Em busca de agradar aos garimpeiros, prefeitos e candidatos ainda realizam obras em áreas de proteção. Em São Félix do Xingu, cidade de 65,4 mil habitantes a 985 quilômetros de Belém, o prefeito João Cléber (MDB), candidato à reeleição, foi alvo de uma ação civil pública do Ministério Público Federal no ano passado por usar recursos públicos para reformar uma estrada clandestina dentro da Terra Indígena Apyterewa - uma das mais desmatadas da Amazônia.

As obras, segundo a investigação, tinham o objetivo de dar apoio a invasores que abriram áreas de garimpo na área de preservação e criam gado na reserva.

O prefeito afirmou ter recebido autorização da Fundação Nacional do Índio (Funai) para realizar a obra sob o pretexto que também atenderia os indígenas. O Ministério Público Federal, contudo, argumenta que a via levava à fazenda de um dos invasores. Além do prefeito, o diretor da autarquia federal que deu aval à obra foi denunciado na ação.

- Tem vários distritos e vilas ali dentro. Todo ano era feito o patrolamento (o nivelamento da estrada de terra com máquina de terraplanagem, tornando-a própria para a circulação de veículos), porque ali tinha muitas famílias e precisava de uma estrutura da saúde e educação - afirmou Cleber.

Áreas preservadas
Nestas eleições municipais, também está em jogo nas cidades do ouro uma disputa pela exploração do metal precioso em áreas de proteção ambiental. Em Jacareacanga, município de 24 mil habitantes, a 1.640 quilômetros de Belém, o comando da prefeitura é cobiçado por duas candidaturas integradas por indígenas mundurukus, etnia cujo território cerca o município.

O povo munduruku, que domina a cidade, está dividido entre os que apoiam a extração de ouro nas suas terras e os que são contra. Na hora de escolher o prefeito, no entanto, não há divergência no tema.

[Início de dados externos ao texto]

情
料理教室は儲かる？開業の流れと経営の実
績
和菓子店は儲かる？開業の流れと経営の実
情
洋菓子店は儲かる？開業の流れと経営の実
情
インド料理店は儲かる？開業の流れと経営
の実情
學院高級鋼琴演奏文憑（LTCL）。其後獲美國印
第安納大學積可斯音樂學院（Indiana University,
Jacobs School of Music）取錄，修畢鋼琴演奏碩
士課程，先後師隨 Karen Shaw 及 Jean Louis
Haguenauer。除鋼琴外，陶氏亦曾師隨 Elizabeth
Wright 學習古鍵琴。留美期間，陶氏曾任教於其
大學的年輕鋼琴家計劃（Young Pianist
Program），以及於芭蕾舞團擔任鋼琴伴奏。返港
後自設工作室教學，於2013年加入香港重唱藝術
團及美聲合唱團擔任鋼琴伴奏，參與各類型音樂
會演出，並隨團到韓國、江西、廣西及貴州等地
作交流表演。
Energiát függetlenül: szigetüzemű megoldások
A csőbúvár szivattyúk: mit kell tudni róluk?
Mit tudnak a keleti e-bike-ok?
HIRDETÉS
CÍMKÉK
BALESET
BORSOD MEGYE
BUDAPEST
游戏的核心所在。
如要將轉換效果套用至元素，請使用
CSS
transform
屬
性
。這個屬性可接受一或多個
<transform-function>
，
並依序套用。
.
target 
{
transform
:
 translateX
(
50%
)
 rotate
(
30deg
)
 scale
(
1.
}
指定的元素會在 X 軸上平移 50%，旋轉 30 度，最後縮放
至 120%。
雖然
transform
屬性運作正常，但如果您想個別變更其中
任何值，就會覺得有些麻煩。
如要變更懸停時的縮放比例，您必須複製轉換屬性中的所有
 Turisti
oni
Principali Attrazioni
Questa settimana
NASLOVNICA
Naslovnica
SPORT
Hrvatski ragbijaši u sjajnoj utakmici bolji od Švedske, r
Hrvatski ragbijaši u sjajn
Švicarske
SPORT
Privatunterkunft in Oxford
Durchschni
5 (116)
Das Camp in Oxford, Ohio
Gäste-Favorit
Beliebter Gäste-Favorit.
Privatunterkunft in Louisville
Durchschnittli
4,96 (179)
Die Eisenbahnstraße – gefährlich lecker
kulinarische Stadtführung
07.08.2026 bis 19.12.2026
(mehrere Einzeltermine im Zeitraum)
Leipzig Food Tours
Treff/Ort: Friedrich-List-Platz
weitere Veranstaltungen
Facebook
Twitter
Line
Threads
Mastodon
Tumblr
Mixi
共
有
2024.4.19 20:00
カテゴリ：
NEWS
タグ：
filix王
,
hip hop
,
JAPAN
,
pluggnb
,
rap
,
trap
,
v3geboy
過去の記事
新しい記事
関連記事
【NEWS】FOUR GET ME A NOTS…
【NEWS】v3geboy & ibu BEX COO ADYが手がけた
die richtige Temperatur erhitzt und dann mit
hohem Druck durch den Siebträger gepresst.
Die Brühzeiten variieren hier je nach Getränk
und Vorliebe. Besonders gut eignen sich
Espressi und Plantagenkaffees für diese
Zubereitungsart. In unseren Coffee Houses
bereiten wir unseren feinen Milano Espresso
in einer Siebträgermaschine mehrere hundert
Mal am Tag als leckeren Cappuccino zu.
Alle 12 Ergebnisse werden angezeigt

O atual prefeito, Sebastião Aurivaldo Pereira Silva (MDB), o Valdo do Posto, tem como principal cabo eleitoral o seu vice, o indígena Valmar Kaba, filiado ao PT. A chapa também conta com o apoio da Rede, da ministra do Meio Ambiente, Marina Silva.

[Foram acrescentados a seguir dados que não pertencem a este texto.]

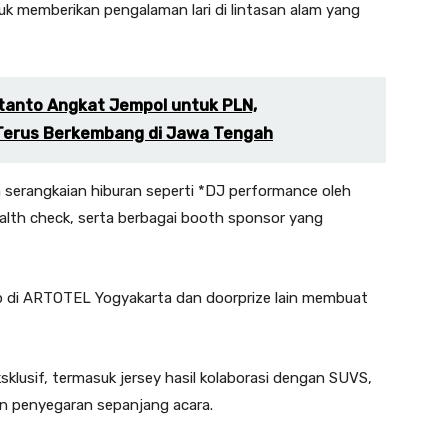
uk memberikan pengalaman lari di lintasan alam yang
rtanto Angkat Jempol untuk PLN,
 Terus Berkembang di Jawa Tengah
n serangkaian hiburan seperti *DJ performance oleh
alth check, serta berbagai booth sponsor yang
p di ARTOTEL Yogyakarta dan doorprize lain membuat
sklusif, termasuk jersey hasil kolaborasi dengan SUVS,
dan penyegaran sepanjang acara.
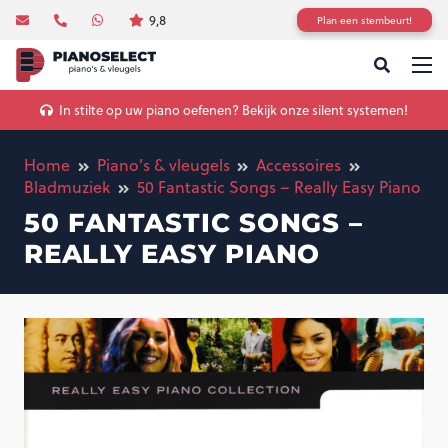
9,8
Plan een stembeurt!
In stilte op uw piano oefenen? Bekijk onze silent systemen!
Home
Piano’s & vleugels
Accessoires
Bladmuziek
50 Fantastic Songs – Really Easy Piano
50 FANTASTIC SONGS –
REALLY EASY PIANO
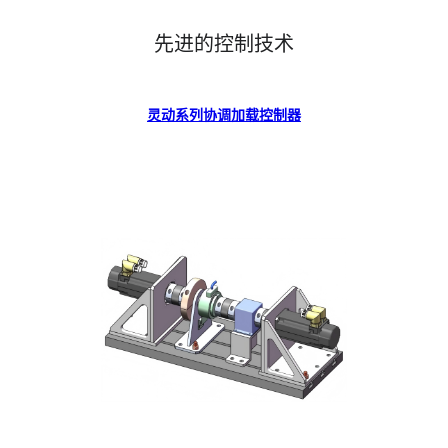
先进的控制技术
灵动系列协调加载控制器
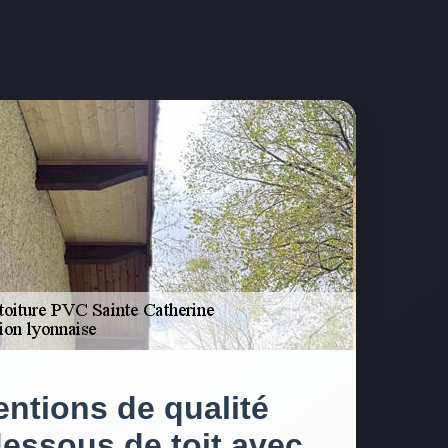
entions de qualité
dessous de toit avec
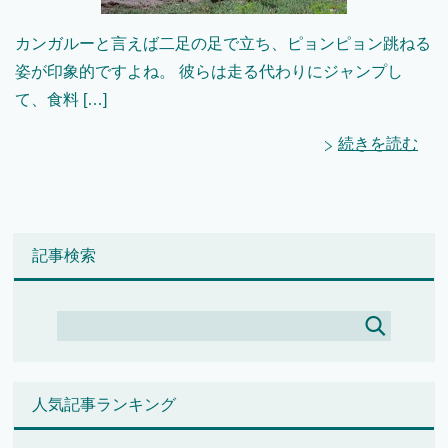
カンガルーと言えば二足の足で立ち、ピョンピョン跳ねる
姿が印象的ですよね。 彼らは走る代わりにジャンプし
て、食料 […]
続きを読む
記事検索
人気記事ランキング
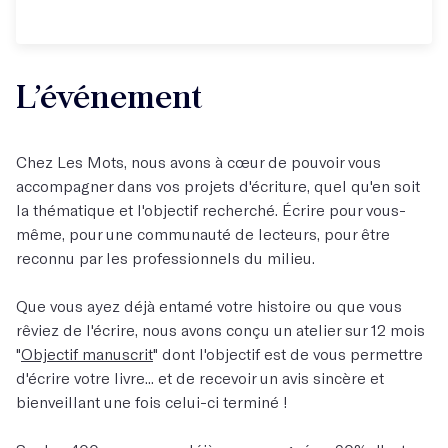
L’événement
Chez Les Mots, nous avons à cœur de pouvoir vous
accompagner dans vos projets d'écriture, quel qu'en soit
la thématique et l'objectif recherché. Écrire pour vous-
même, pour une communauté de lecteurs, pour être
reconnu par les professionnels du milieu.
Que vous ayez déjà entamé votre histoire ou que vous
rêviez de l'écrire, nous avons conçu un atelier sur 12 mois
"
Objectif manuscrit
" dont l'objectif est de vous permettre
d'écrire votre livre... et de recevoir un avis sincère et
bienveillant une fois celui-ci terminé !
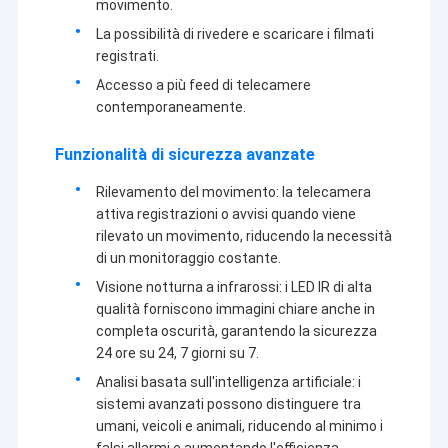
movimento.
La possibilità di rivedere e scaricare i filmati
registrati.
Accesso a più feed di telecamere
contemporaneamente.
Funzionalità di sicurezza avanzate
Rilevamento del movimento: la telecamera
attiva registrazioni o avvisi quando viene
rilevato un movimento, riducendo la necessità
di un monitoraggio costante.
Visione notturna a infrarossi: i LED IR di alta
qualità forniscono immagini chiare anche in
completa oscurità, garantendo la sicurezza
24 ore su 24, 7 giorni su 7.
Analisi basata sull'intelligenza artificiale: i
sistemi avanzati possono distinguere tra
umani, veicoli e animali, riducendo al minimo i
falsi allarmi e aumentando l'efficienza.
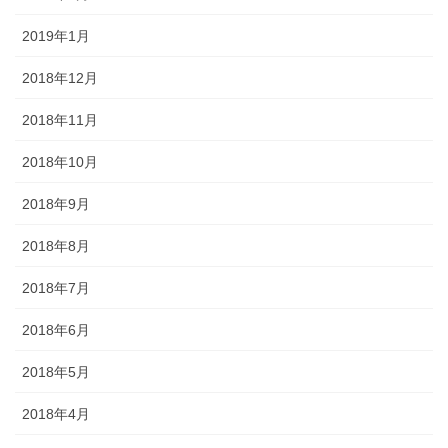
2019年1月
2018年12月
2018年11月
2018年10月
2018年9月
2018年8月
2018年7月
2018年6月
2018年5月
2018年4月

Na época, ele chegou a ser preso e afastado do cargo temporariamente. Depois, retomou o posto e agora disputa a reeleição. Procurado, ele não quis se pronunciar sobre a condenação.

Em 2022, Kaba foi condenado a quatro anos de prisão em regime semiaberto por liderar um protesto violento contra agentes da Polícia Federal que faziam uma operação, a Mundurukânia, contra o garimpo ilegal na região - dois policiais foram feridos com o lançamento de pedras, rojões e pedaços de pau.

O outro candidato é o presidente da Câmara Municipal, Giovani Kaba Munduruku (União Brasil), que antes de se tornar vereador era garimpeiro. A exemplo do seu adversário na disputa, a promessa é atuar para que a exploração do ouro nas áreas indígenas, hoje proibidas, sejam autorizadas.

A lógica do ilegal que pode vir a se tornar legal domina o discurso político na Amazônia e se relaciona com a forma de ocupação pela qual passou a região.

O professor Maurício Torres, da Universidade Federal do Pará, explica que o uso das terras públicas na linha do "dono é quem desmata" foi a marca de políticas a partir da segunda metade do século passado. Essa prática continua a gerar efeitos. Nesses locais, a exploração avança sobre as instituições.

- O garimpo se tornou tão hegemônico na região que ele virou praticamente sinônimo do poder político e econômico. É difícil achar um político que não tenha algum tipo de ligação a isso por lá - afirmou ele. - Há um sistema de exploração no país em que a ilegalidade produz a lei e a própria lei produz um novo ciclo de ilegalidade.